--- DATA UNDER STUDY Enclosed Below ---
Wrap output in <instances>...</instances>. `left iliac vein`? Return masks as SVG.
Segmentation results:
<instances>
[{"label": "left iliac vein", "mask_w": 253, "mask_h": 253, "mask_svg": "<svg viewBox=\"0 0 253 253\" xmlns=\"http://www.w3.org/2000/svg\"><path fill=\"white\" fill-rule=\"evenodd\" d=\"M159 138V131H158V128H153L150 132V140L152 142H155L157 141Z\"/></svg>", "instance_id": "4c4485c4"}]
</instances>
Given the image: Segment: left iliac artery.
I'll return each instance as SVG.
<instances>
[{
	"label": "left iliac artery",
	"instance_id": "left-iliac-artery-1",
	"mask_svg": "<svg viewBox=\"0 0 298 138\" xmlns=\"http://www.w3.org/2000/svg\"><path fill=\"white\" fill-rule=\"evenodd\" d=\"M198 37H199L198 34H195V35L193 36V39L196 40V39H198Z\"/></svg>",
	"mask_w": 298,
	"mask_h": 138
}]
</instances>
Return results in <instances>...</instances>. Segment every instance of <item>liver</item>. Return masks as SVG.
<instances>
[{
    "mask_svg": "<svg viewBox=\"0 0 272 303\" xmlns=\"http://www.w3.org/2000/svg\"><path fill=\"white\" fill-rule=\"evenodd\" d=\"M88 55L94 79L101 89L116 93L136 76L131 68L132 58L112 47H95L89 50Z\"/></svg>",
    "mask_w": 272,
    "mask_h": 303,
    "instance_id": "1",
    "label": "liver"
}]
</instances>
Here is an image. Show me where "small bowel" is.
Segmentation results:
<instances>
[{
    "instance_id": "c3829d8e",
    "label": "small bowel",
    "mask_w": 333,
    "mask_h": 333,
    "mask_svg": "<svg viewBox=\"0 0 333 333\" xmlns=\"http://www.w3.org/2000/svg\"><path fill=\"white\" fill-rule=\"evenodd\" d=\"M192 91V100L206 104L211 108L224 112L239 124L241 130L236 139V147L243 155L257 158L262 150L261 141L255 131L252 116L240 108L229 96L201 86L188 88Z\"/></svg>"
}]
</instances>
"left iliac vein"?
--- End of Enclosed DATA UNDER STUDY ---
_EXERCISE GOAL_
The line that contains "Here is an image.", the final line of the listing, and every line between them are to be retyped exactly; nothing else.

_EXPECTED OUTPUT_
Here is an image. Show me where "small bowel" is.
Segmentation results:
<instances>
[{
    "instance_id": "c3829d8e",
    "label": "small bowel",
    "mask_w": 333,
    "mask_h": 333,
    "mask_svg": "<svg viewBox=\"0 0 333 333\" xmlns=\"http://www.w3.org/2000/svg\"><path fill=\"white\" fill-rule=\"evenodd\" d=\"M192 91V100L206 104L211 108L224 112L239 124L241 130L236 139V147L243 155L257 158L262 150L261 141L255 131L252 116L240 108L229 96L201 86L188 88Z\"/></svg>"
}]
</instances>
"left iliac vein"?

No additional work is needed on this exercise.